____ SOURCE DATA

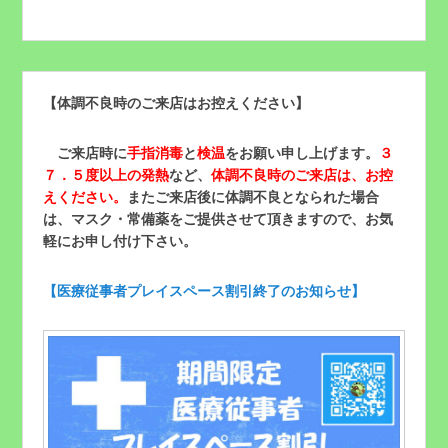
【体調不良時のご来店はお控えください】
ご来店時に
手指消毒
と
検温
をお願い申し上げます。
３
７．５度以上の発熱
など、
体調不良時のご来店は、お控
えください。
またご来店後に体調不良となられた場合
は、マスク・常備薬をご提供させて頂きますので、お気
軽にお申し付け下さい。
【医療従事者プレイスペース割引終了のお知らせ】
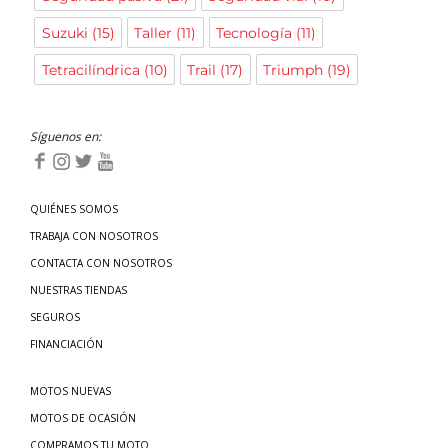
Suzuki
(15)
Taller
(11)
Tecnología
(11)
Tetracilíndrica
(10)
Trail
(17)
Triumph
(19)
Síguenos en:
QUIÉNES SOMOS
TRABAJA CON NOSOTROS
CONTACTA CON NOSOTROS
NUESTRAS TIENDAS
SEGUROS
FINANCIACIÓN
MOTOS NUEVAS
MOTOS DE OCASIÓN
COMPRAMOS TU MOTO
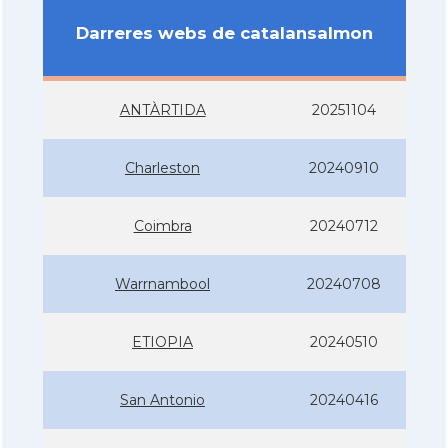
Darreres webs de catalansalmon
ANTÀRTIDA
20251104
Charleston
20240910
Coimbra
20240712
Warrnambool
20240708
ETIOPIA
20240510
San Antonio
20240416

________
____ SOURCE DATA

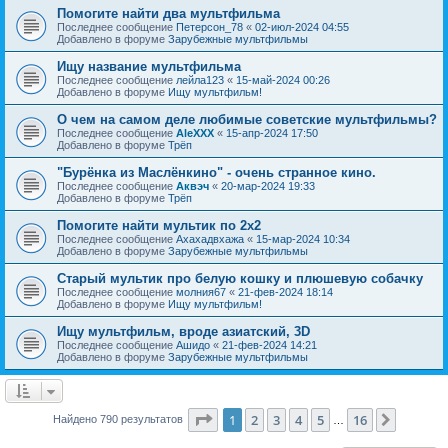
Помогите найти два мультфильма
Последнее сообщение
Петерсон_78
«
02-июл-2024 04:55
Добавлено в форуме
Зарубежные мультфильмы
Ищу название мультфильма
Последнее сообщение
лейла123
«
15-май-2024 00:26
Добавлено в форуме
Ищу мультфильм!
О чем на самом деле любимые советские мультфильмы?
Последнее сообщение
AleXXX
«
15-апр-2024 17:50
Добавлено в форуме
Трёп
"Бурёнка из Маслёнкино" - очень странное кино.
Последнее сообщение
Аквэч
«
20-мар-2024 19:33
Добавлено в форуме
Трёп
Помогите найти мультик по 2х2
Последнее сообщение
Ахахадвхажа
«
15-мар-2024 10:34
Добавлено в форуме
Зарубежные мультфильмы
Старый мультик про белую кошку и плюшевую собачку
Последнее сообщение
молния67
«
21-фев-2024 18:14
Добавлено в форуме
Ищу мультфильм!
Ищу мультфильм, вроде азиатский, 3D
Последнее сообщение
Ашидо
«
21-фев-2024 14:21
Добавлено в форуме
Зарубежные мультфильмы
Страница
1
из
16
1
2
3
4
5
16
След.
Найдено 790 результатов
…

________
____ SOURCE DATA

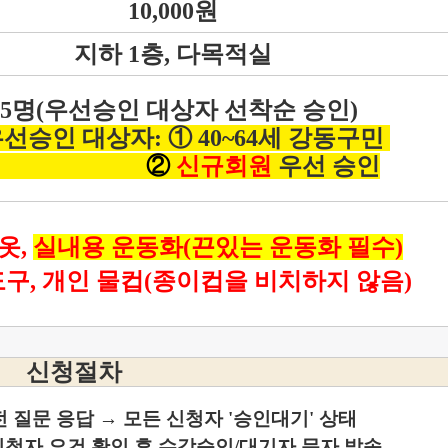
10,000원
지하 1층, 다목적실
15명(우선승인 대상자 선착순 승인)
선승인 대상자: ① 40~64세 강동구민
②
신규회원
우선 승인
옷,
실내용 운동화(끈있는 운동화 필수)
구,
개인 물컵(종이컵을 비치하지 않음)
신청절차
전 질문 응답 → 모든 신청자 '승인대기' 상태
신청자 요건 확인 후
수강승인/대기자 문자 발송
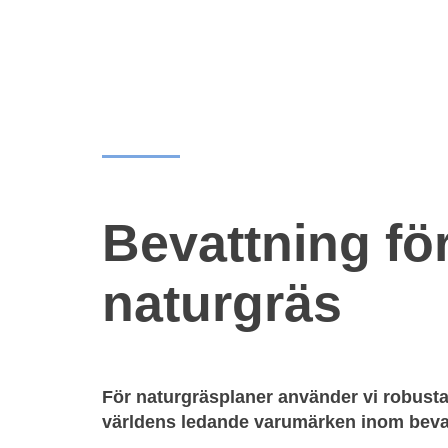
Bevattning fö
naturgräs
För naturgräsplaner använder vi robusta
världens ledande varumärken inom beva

________

- EXERCISE DIRECTIONS: The word "NOSOTROS" appears in how many lines of the records? Give the number only.

- OUTPUT: 2